TASK DETAILS:
Exactly the lines below starting at the line with "MAIS LIDAS DO DIA" and ending at the line with "Z kolei model" are wanted, with both ends included. Leave out the pictures and add no other lines.
======== PROVIDED DATA ========
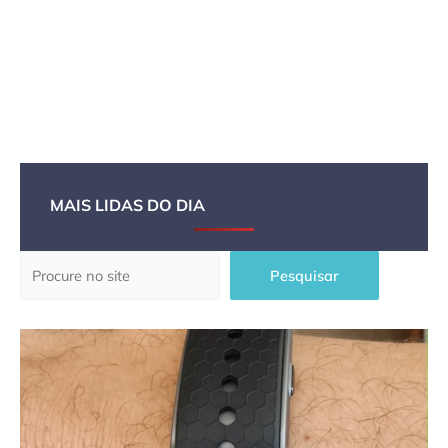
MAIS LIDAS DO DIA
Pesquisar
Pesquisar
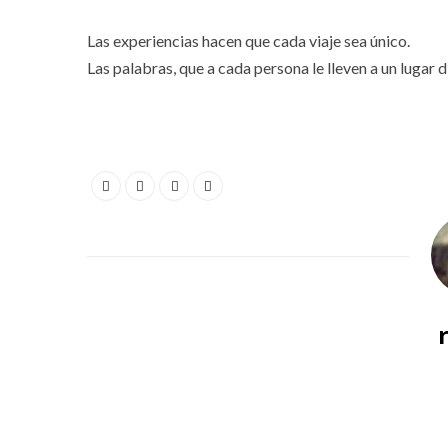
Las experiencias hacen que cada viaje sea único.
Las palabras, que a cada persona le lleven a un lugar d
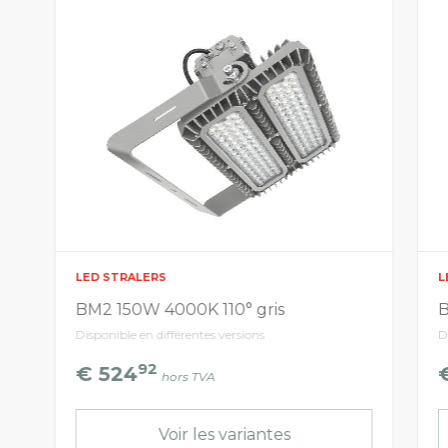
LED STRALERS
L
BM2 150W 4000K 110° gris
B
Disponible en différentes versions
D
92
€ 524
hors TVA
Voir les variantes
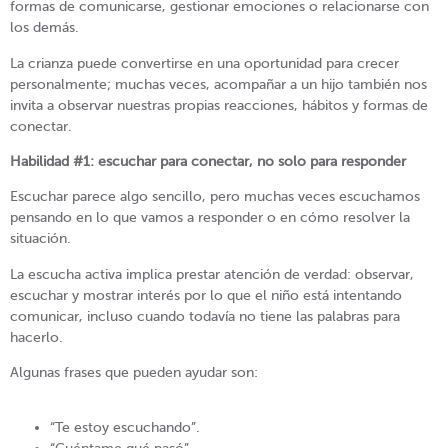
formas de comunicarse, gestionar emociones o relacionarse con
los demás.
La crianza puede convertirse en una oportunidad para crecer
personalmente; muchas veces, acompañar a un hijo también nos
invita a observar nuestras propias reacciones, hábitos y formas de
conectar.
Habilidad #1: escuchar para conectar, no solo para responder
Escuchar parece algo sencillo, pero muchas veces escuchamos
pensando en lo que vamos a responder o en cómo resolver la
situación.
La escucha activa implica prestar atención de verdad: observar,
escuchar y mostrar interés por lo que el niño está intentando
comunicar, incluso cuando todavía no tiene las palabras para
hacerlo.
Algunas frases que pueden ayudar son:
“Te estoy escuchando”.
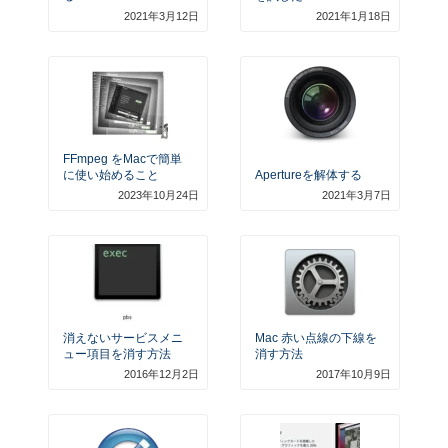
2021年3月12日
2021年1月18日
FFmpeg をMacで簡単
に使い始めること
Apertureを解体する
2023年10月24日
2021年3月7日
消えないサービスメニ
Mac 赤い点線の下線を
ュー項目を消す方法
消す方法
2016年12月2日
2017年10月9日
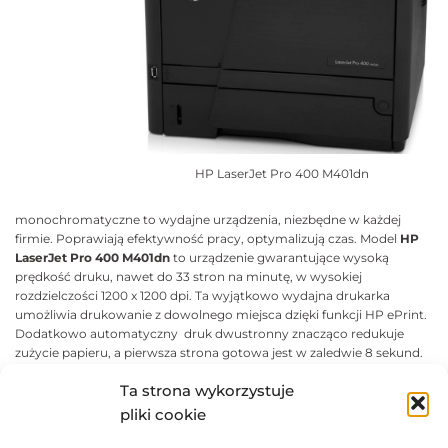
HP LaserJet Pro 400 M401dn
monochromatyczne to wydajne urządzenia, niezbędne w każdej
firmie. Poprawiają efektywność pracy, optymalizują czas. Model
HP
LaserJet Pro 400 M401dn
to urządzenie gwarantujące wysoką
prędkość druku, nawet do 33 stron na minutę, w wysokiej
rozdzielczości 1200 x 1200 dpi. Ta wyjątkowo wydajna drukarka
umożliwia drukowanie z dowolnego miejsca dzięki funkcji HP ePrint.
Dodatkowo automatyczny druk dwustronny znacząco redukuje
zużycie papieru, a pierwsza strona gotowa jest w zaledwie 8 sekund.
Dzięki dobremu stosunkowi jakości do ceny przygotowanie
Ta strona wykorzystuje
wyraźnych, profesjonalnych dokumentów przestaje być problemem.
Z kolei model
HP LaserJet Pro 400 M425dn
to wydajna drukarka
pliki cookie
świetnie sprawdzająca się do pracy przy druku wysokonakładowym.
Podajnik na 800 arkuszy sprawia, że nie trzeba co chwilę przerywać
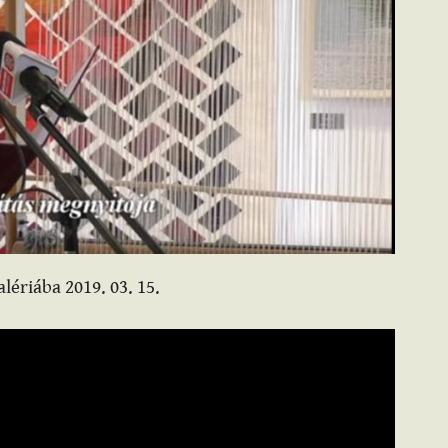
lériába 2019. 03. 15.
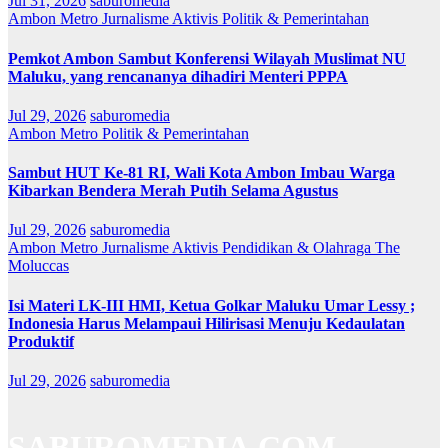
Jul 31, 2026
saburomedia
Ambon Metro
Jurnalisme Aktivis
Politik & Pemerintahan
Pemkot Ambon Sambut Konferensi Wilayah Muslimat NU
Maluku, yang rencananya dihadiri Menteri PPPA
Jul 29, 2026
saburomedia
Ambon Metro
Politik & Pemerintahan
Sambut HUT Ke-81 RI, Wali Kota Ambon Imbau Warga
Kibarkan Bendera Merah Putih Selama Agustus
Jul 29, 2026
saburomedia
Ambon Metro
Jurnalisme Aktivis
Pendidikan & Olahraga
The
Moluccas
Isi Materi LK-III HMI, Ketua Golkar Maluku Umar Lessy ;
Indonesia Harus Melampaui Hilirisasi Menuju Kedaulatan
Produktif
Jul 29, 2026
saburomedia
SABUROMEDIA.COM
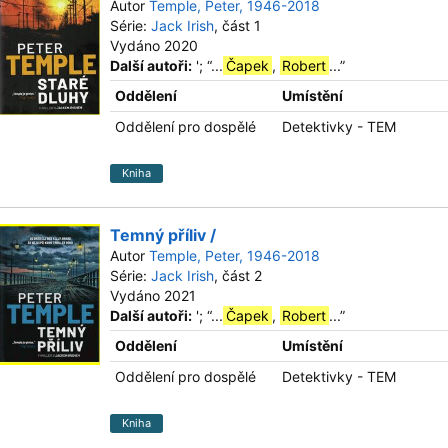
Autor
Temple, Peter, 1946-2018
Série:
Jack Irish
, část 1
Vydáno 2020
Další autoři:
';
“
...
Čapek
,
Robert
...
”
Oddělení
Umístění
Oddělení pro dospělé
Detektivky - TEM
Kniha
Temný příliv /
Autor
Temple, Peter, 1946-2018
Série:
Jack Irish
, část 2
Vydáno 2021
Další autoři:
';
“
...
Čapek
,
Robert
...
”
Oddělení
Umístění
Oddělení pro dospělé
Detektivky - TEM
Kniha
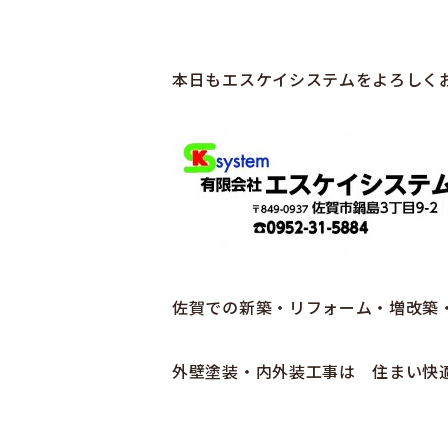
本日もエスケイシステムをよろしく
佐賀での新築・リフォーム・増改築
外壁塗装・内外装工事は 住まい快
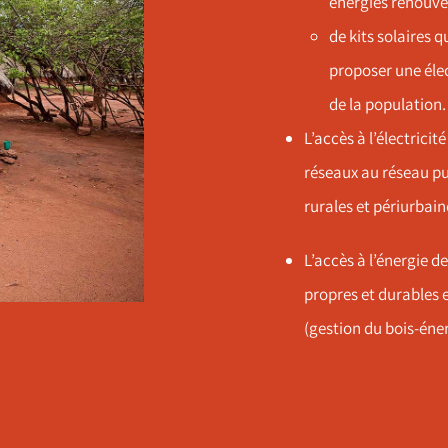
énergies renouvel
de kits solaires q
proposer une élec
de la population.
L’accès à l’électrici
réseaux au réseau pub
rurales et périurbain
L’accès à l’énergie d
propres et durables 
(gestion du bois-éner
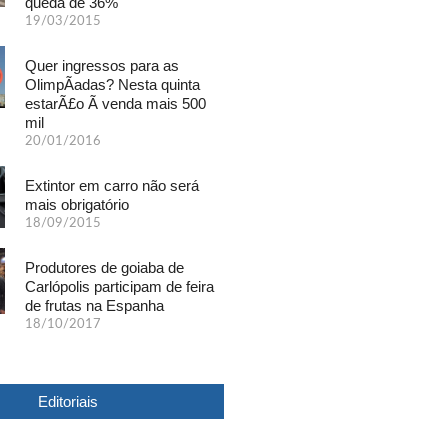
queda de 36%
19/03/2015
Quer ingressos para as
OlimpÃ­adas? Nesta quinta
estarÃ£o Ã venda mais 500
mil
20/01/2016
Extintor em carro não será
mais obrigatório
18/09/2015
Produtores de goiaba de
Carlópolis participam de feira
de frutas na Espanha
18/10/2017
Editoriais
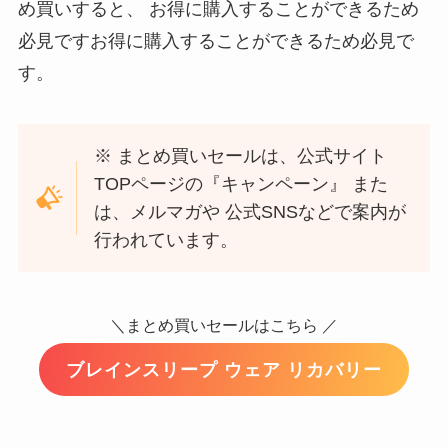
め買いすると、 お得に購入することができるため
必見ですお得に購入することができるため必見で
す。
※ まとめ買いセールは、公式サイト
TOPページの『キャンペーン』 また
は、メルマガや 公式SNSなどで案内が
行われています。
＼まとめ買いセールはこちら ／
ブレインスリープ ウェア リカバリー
========
======== PROVIDED DATA ========
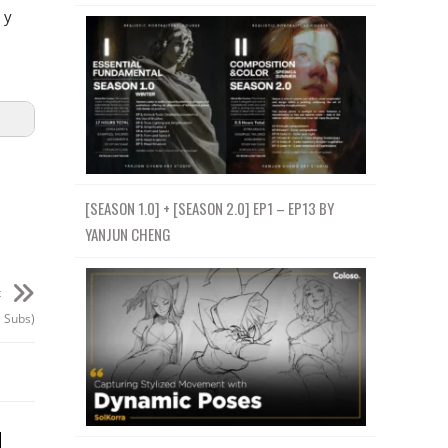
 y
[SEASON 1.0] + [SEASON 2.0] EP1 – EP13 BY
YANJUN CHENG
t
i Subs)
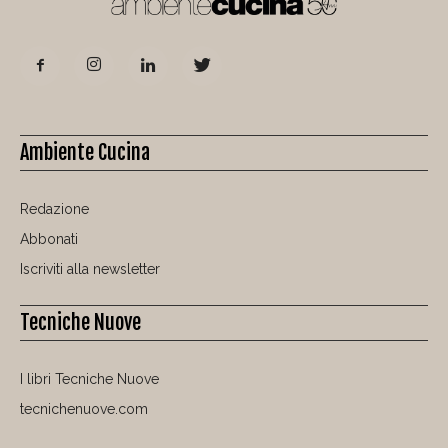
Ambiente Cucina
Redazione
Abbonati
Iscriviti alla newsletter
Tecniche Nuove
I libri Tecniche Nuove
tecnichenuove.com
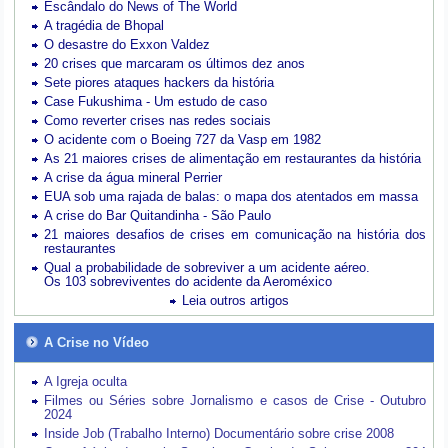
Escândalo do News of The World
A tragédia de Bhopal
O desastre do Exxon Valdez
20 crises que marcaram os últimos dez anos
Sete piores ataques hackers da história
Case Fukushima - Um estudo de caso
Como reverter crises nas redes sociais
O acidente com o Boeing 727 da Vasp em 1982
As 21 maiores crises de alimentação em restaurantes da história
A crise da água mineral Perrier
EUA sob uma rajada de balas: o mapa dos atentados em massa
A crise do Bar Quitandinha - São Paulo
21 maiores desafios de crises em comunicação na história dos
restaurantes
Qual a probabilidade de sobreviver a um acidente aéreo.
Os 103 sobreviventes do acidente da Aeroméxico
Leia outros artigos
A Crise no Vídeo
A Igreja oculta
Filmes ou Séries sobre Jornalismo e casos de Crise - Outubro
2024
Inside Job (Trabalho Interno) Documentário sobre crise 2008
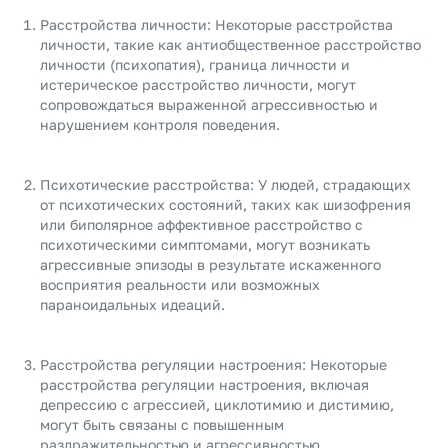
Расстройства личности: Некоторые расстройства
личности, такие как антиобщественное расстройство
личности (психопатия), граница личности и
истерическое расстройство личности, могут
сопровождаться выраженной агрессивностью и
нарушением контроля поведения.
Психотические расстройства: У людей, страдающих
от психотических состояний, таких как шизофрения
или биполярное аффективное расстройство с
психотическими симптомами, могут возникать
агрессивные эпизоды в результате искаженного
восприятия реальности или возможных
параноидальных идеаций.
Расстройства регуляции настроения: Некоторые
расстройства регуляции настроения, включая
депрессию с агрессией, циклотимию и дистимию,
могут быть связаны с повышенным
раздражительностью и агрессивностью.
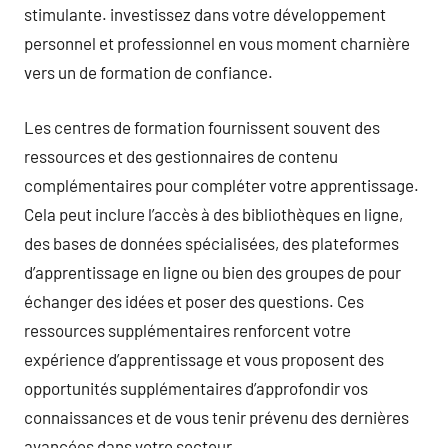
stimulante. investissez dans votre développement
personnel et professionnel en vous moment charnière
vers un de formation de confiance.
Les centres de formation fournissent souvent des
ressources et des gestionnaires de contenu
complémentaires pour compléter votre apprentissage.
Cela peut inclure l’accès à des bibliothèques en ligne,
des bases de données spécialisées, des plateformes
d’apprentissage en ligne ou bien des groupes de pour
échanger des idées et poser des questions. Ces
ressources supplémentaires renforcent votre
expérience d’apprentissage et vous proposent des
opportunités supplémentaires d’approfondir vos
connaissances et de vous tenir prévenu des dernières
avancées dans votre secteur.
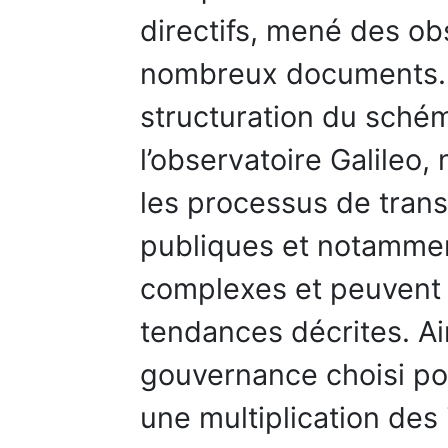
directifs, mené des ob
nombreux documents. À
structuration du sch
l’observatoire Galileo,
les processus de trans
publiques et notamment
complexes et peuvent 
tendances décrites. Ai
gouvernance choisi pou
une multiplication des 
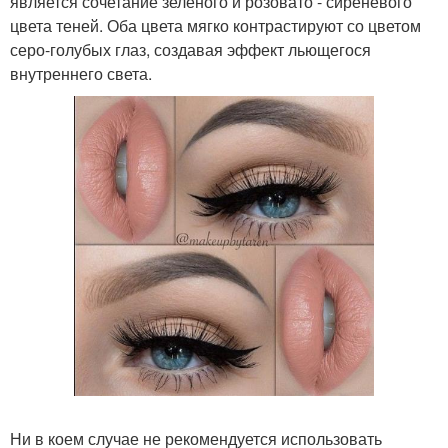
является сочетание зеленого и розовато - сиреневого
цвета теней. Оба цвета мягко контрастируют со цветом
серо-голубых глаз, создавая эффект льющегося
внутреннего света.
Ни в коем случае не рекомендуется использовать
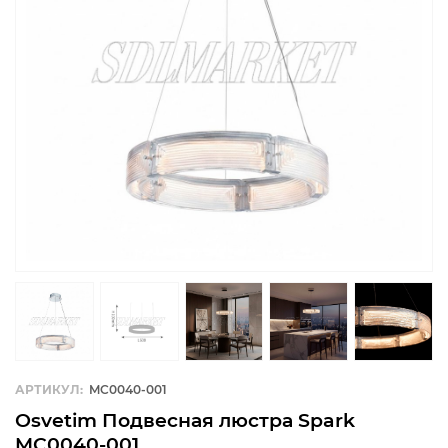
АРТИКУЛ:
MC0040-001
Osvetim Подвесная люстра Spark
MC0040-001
========
SOLUTION TO THIS EXERCISE:
MAIS LIDAS DO DIA
Pesquisar
Pesquisar
Las experiencias hacen que cada viaje sea único.
Las palabras, que a cada persona le lleven a un lugar d
LED STRALERS
L
BM2 150W 4000K 110° gris
B
Disponible en différentes versions
D
92
€ 524
hors TVA
Voir les variantes
formas de comunicarse, gestionar emociones o relacionarse con
los demás.
La crianza puede convertirse en una oportunidad para crecer
personalmente; muchas veces, acompañar a un hijo también nos
invita a observar nuestras propias reacciones, hábitos y formas de
conectar.
Habilidad #1: escuchar para conectar, no solo para responder
Escuchar parece algo sencillo, pero muchas veces escuchamos
pensando en lo que vamos a responder o en cómo resolver la
situación.
La escucha activa implica prestar atención de verdad: observar,
escuchar y mostrar interés por lo que el niño está intentando
comunicar, incluso cuando todavía no tiene las palabras para
hacerlo.
Algunas frases que pueden ayudar son:
“Te estoy escuchando”.
2021年3月12日
2021年1月18日
FFmpeg をMacで簡単
に使い始めること
Apertureを解体する
2023年10月24日
2021年3月7日
消えないサービスメニ
Mac 赤い点線の下線を
ュー項目を消す方法
消す方法
2016年12月2日
2017年10月9日
HP LaserJet Pro 400 M401dn
monochromatyczne to wydajne urządzenia, niezbędne w każdej
firmie. Poprawiają efektywność pracy, optymalizują czas. Model
HP
LaserJet Pro 400 M401dn
to urządzenie gwarantujące wysoką
prędkość druku, nawet do 33 stron na minutę, w wysokiej
rozdzielczości 1200 x 1200 dpi. Ta wyjątkowo wydajna drukarka
umożliwia drukowanie z dowolnego miejsca dzięki funkcji HP ePrint.
Dodatkowo automatyczny druk dwustronny znacząco redukuje
zużycie papieru, a pierwsza strona gotowa jest w zaledwie 8 sekund.
Dzięki dobremu stosunkowi jakości do ceny przygotowanie
Ta strona wykorzystuje
wyraźnych, profesjonalnych dokumentów przestaje być problemem.
Z kolei model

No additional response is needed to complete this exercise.